Page images and extracted text:
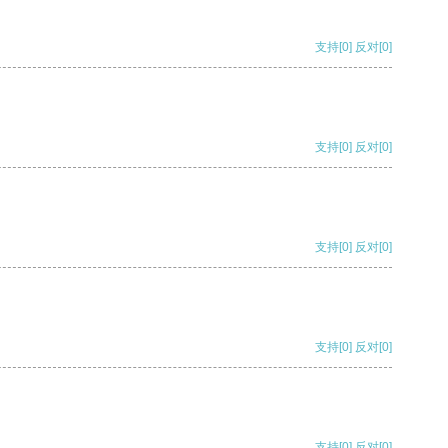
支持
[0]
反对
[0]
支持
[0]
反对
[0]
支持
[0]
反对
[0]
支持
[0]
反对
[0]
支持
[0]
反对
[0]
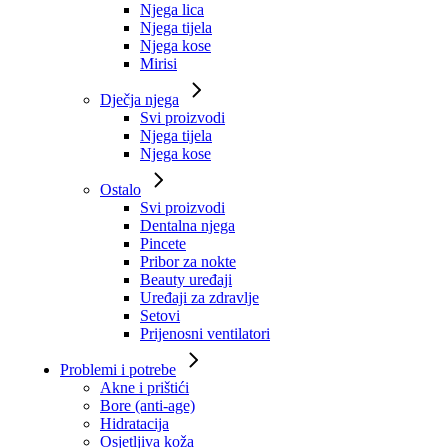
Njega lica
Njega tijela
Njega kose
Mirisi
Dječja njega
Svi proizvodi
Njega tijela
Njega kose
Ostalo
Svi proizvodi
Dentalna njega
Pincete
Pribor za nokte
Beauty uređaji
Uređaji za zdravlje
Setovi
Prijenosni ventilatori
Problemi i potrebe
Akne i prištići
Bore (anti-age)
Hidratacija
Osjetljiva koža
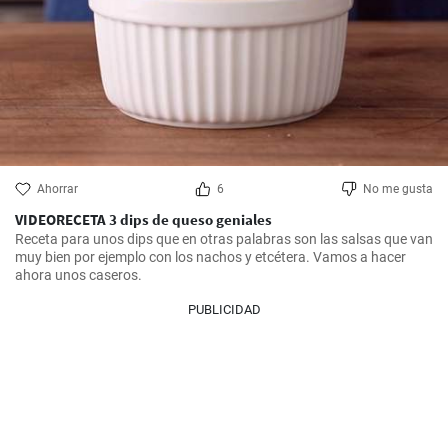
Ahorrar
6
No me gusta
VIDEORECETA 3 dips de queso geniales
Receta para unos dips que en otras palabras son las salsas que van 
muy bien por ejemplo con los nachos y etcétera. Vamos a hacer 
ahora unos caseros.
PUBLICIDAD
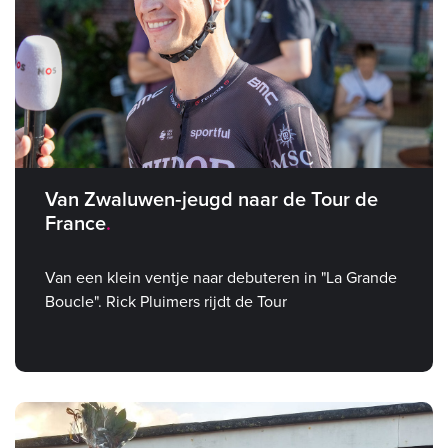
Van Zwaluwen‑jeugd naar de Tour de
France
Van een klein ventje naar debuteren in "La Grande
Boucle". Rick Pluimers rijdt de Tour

What the exercise asks:
After removing each picture, print the entries above exactly as they were.

Response to this exercise:
支持
[0]
反对
[0]
支持
[0]
反对
[0]
支持
[0]
反对
[0]
支持
[0]
反对
[0]
支持
[0]
反对
[0]
Njega lica
Njega tijela
Njega kose
Mirisi
Dječja njega
Svi proizvodi
Njega tijela
Njega kose
Ostalo
Svi proizvodi
Dentalna njega
Pincete
Pribor za nokte
Beauty uređaji
Uređaji za zdravlje
Setovi
Prijenosni ventilatori
Problemi i potrebe
Akne i prištići
Bore (anti-age)
Hidratacija
Osjetljiva koža
Ahorrar
6
No me gusta
VIDEORECETA 3 dips de queso geniales
Receta para unos dips que en otras palabras son las salsas que van 
muy bien por ejemplo con los nachos y etcétera. Vamos a hacer 
ahora unos caseros.
PUBLICIDAD
Van Zwaluwen‑jeugd naar de Tour de
France
Van een klein ventje naar debuteren in "La Grande
Boucle". Rick Pluimers rijdt de Tour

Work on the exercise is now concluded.